Communiqué de Solidarité & Progrès

L’assemblée des hypocrites ou les peines à mourir

jeudi 16 juillet 2026

L’assemblée des hypocrites ou les peines à mourir

Communiqué de Solidarité et Progrès

Après bien des hésitations, des retournements et des frictions, l’Assemblée nationale a fini par avoir le dernier mot : la proposition de loi sur l’aide à mourir a été définitivement votée après trois rejets par le Sénat et trois adoptions par l’Assemblée nationale, par 291 votes pour et 241 contre. « Tout devrait être réglé avant l’élection présidentielle » selon l’ex-député et actuel membre du Conseil consultatif national d’éthique, Alain Claeys. Eh bien ! Tout se mesure-t-il selon les échéances électorales ?

Ce serait « un droit en plus, pas un droit en moins » a justifié Philippe Vigier (Modem), corapporteur général. Ne serait-ce pas plutôt : un vote en moins, pas un vote en plus.
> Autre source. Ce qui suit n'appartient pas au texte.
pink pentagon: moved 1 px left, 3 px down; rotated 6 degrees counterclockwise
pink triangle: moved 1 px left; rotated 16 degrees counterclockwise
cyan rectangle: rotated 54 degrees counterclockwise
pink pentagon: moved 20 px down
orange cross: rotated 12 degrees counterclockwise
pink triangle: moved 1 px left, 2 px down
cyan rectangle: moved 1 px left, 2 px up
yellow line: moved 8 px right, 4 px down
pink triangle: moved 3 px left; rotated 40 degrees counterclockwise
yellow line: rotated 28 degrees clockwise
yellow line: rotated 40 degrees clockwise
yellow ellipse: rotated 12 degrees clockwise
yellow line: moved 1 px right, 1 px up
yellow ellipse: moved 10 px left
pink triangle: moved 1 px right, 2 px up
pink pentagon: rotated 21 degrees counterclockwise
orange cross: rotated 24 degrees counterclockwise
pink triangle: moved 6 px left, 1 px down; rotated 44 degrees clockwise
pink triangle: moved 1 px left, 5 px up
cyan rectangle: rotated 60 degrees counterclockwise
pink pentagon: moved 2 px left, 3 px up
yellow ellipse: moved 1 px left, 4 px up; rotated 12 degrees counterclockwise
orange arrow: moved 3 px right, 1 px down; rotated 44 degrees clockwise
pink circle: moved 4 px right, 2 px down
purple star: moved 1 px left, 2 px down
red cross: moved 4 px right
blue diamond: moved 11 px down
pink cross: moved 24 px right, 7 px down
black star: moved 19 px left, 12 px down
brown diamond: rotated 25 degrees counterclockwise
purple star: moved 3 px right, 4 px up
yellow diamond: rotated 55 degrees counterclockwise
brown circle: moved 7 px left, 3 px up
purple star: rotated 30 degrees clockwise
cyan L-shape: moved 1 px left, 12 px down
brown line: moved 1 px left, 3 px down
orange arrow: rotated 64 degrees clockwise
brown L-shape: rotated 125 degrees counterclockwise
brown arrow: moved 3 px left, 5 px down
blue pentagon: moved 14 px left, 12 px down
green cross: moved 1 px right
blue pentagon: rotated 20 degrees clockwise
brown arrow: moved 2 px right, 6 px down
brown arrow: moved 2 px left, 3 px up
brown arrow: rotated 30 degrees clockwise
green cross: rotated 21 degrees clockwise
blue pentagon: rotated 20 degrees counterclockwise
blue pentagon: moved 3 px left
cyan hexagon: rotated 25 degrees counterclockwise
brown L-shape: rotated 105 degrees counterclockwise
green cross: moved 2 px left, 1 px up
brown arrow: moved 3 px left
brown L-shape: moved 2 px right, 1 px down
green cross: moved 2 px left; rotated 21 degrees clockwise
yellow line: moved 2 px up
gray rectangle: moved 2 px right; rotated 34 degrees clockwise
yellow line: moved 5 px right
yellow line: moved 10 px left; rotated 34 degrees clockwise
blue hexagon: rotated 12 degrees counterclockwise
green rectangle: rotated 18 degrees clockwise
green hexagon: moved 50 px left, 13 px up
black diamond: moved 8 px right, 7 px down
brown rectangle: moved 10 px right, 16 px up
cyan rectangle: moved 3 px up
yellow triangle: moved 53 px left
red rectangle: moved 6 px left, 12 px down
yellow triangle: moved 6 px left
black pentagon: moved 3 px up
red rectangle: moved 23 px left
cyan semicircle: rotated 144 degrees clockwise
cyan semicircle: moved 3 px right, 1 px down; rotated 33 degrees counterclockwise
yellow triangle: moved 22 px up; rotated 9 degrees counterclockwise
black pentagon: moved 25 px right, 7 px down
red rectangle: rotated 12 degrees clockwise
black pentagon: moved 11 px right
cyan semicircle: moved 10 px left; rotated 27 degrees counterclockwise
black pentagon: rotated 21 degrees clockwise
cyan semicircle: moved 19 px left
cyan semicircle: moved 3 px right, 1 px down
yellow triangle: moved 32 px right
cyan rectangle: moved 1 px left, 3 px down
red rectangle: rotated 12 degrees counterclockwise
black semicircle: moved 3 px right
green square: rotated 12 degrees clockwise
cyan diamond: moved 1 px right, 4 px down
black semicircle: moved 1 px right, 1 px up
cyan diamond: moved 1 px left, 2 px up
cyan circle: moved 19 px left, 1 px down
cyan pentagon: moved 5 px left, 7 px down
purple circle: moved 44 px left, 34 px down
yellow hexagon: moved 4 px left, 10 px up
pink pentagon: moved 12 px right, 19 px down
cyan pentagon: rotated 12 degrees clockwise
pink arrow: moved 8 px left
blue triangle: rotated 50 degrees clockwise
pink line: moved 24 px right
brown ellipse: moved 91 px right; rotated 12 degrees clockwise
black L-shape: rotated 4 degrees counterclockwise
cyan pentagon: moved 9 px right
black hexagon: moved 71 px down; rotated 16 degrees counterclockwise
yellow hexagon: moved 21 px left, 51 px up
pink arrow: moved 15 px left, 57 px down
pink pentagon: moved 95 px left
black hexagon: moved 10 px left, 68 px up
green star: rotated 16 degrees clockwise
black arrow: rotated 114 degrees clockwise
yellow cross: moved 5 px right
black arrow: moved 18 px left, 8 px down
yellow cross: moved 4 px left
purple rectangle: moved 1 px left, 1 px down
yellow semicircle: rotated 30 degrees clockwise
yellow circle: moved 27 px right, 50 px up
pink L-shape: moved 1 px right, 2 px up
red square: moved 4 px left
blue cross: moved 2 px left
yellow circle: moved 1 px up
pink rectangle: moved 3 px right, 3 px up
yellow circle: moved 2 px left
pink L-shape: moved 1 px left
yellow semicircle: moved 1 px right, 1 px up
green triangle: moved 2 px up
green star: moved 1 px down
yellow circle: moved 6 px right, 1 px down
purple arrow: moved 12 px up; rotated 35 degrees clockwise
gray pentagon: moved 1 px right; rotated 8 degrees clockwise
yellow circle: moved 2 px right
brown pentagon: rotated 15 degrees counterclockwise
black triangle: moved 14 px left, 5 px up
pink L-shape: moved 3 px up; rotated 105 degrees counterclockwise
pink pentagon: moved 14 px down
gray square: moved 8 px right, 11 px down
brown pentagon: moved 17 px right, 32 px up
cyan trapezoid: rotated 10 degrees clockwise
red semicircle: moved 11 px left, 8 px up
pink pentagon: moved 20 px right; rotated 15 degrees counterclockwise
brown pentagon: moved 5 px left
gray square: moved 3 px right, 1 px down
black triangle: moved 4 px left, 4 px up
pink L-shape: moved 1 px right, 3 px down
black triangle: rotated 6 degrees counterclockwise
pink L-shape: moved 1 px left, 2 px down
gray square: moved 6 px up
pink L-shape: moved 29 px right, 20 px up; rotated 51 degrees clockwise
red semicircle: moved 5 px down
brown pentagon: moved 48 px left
Car quel serait le citoyen qui pourrait exprimer son avis post mortem ?

Les communautés religieuses réagissent vivement. Le président de la Conférence des évêques, Jean-Marc Aveline parle de l’aide à mourir marquant « une rupture grave dans notre pays ». Le recteur de la Grande Mosquée de Paris, Chem-Eddine Hafiz, a diffusé une « réflexion islamique » sur l’aide à mourir, défendant « une vie humaine sacrée ». Le grand rabbin de France a distribué aux membres des deux chambres un livret intitulé « aider à vivre : Pour des vies dignes d’être vécues jusqu’au bout ». Sébastien Lecornu a lui-même saisi pour avis le Conseil constitutionnel.

Quitte à se répéter, Solidarité et Progrès tient à souligner ici que, selon l’article 221-3 du code pénal français,

« le meurtre commis avec préméditation constitue un assassinat ».

L’auteur ou le complice du délit est puni de la réclusion criminelle à perpétuité. Car qui peut assurer que l’on a pas mis à mort des personnes fragiles à qui l’on aurait pu et du apporter plus d’attention. Qui ?

Pire encore, le recours aux soins palliatifs qui par ailleurs ne sont pas financés, ne sera pas proposé avant que ne soit prise la décision de recours à l’aide à mourir.